Saí do hospital muito emocionado. O encontro com a mãe do Vinícius foi muito forte. Antes da cirurgia, quando ele estava internado, ela me deu um abraço muito forte e emocionado. Naquele momento, toda a epopeia valeu a pena. Todos os exames e consultas pareceram muito pequenos.

Já tinha vivido isso na pele com o Tião. Na época, acompanhei uma mãe passando por essa angústia da espera, de achar uma medula compatível para o transplante.

Eu e o Vinícius somos dois filhos únicos. Era uma sensação muito acolhedora de amor, de força, de que a família de estendeu. Não era só eu e ele, era a história de um rim. Era o nosso rim.

‘Queria vingar a vida’

Com o Tião, entendi o amor em uma outra dimensão. Quando veio a doença dele [Tião], entrei nesse lugar de entrega. Banquei a batalha como minha também. Com a morte dele, se abriu um buraco dentro de mim.

Tive de conviver com esse medo e curá-lo de alguma forma. Parece que tudo isso [a possibilidade de doação do rim] me veio com um desejo de vingança, de vingar a morte. Transmutei de várias maneiras, até elaborar que o que eu queria era vingar a vida. Quando surgiu essa oportunidade, de alguém próximo precisando, correndo risco, eu estava pronto.

Estou tendo dimensão do ato agora. Sabia que um amigo voltaria a viver e que o gesto teria impacto nas pessoas ao redor dele. O Vinícius tinha acabado de saber que seria pai.

Mais do que nunca, quero falar sobre isso para as pessoas. Conscientizar que é possível ser um doador e viver bem. Nosso corpo é muito inteligente”.

Doação de órgãos em vida

Quem pode doar órgãos em vida? Qualquer pessoa capaz, desde que a doação não comprometa as aptidões vitais do doador. No caso de doação de medula óssea, uma pessoa juridicamente incapaz pode fazer a doação desde que haja consentimento de ambos os pais e autorização judicial e desde que o ato não ofereça risco à saúde.

Quais órgãos podem ser doados? Uma pessoa pode doar, em vida, um dos rins, parte do fígado, medula ou parte dos pulmões. Para fazer o procedimento, são verificadas diversas condições, como a compatibilidade entre o doador e o receptor.

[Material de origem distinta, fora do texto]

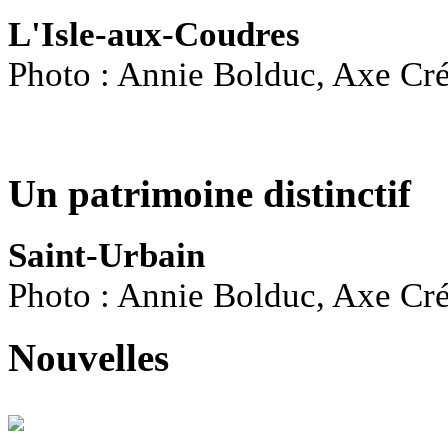
L'Isle-aux-Coudres
Photo : Annie Bolduc, Axe Cré
Un patrimoine distinctif
Saint-Urbain
Photo : Annie Bolduc, Axe Cré
Nouvelles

Precisa de autorização judicial? Pela legislação, parentes até o quarto grau, companheiros e cônjuges podem ser doadores. Já a doação de órgãos de pessoa vivas que não são parentes ou cônjuges, como o caso de Thiago e Vinícius, só acontece mediante autorização judicial (casos de doação de medula não exigem aval judicial).